November 2nd, 2009 at 6:26 pm
Wow…….There certainly is some beautifully, artistically expressed thoughts here on this topic. I so enjoyed the poetic posts that many of the points were lost in the enjoyment of the writing. I really have not a clue as to who most of you are in life. You could be internationally known writers or complete unknowns but I enjoyed it just the same. I’ve often wished I could write so well.
Just an ordinary person paying attention. ;0)
November 2nd, 2009 at 8:11 pm
Christy, Andrew is an amazing artist - check out his work at http://www.andrewdenman.com. And your post is wonderful - made me smile.
Andrew et alia, maybe artists are children who never quite grow up. I know I’m fascinated by critters of all kinds - even a moth, a bee, I can look at for a long time. I have loads of photographs of insects, spiders, and so on which I’m sure any sane, levelheaded person would wonder why the hell I took. But they’re beautiful bits of life and I can’t pass them up! Yesterday I was overtaken by some vivid orange lichen on a concrete post, fergawdsakes. A week ago at an agility trial in Idaho Falls someone had found a newt / salamander under some hay in a barn stall - I had to hold it and look at it for a while (even though surrounded by the bedlam and entertainment of dogs and agility everywhere) - it was so unexpected and out of context.

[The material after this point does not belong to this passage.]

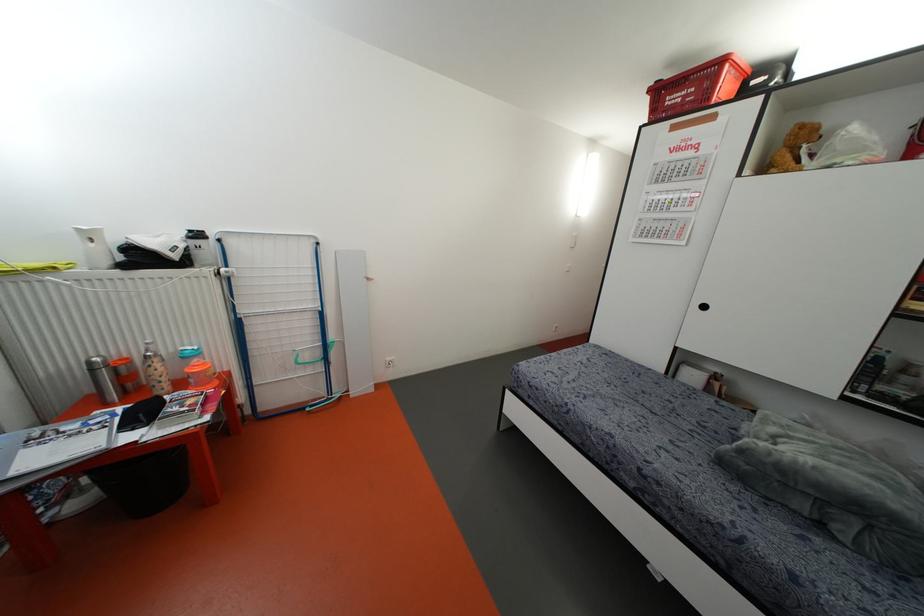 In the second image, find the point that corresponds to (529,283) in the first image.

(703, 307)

November 2nd, 2009 at 8:31 pm
You weren’t kidding about Andrew being an amazing artist Julie!
I am fond of your Golden Eagle Andrew but I Love the picture on your home page.
November 4th, 2009 at 9:59 pm
Nothing tickles me more than seeing critters do silly things. Tonight sitting on the deck after dark - wrapped in my blanket, I watched a raccoon climb up a skinny pole to the suet in the bird feeders. Grabbed a bunch of the stuff with his paws and down to the ground to lick it all off. Then - just now I was again outside and I see something I thought was a cat strutting through the yard - but wait - it’s not a cat - its a little red fox! Haven’t seen them around for a couple of years! Woo hoo! (I’m easily amused).
Ever go outside after dark and just sit quietly and watch what happens?
November 5th, 2009 at 7:45 pm
Marti, that’s why I’m saying artists are still little kids at heart! Caterpillars, spiders, elk, horses, dogs, ant lion traps - I don’t care, it’s ALL fascinating!
November 7th, 2009 at 10:00 am
Just caught the “bird seed thief” and have posted his picture on my blog. Hope you all enjoy it.